2) So schlimm kann es doch noch nicht sein, oder?
1) Es gibt noch ein paar Weizenkörner.
2) Ich weiss nicht, ob ich die malen kann.
1) Quellen lassen.
2) Vielleicht.
1) Also irgendwas muss sein.
2) Dann Weizenkörner.
1) Du kannst auch...
2) Nein, kein Problem.
1) Das nächste Mal kannst Du ja...
2) Ist das Wasser sauber?
1) Sieht so aus.
2) Schade, dass man Wasser nicht waschen kann.

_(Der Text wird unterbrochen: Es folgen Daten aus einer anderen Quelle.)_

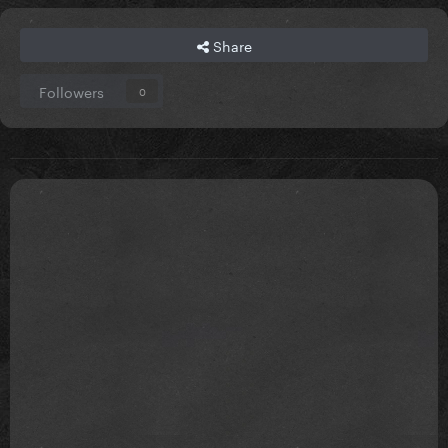
Share
Followers
0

1) So ein Quatsch. Abkochen.
2) Stimmt. Halt den Tauchsieder rein
1) Mir gefällt das, wenn sich da Pilzköpfe bilden
2) Weisst Du noch? Spaghetti mit Tauchsieder kochen.
1) Ja.
2) Wo waren wir da noch mal?
1) Ist doch egal.
2) Würd ich gern noch mal.
1) Denk nicht dran.
2) Hat es Dir nicht geschmeckt?
1) Denk nicht dran, sag ich.
2) Kohlenhydrate...
1) Du weisst, dass die, die während einer Hungersnot über Essen phantasieren als Erstes sterben.
2) Sagt wer?
1) Hab ich gelesen.
2) In diesem Mäusekothaufen von Zeitungen?
1) Früher.
2) Da war kein Hunger.
1) Ich hab es trotzdem gelesen.
2) Wieso liest du Dinge, die nicht relevant sind?
1) Ich kann nicht anders.
2) Übers Jagen zu lesen, heißt ja nicht jagen zu können.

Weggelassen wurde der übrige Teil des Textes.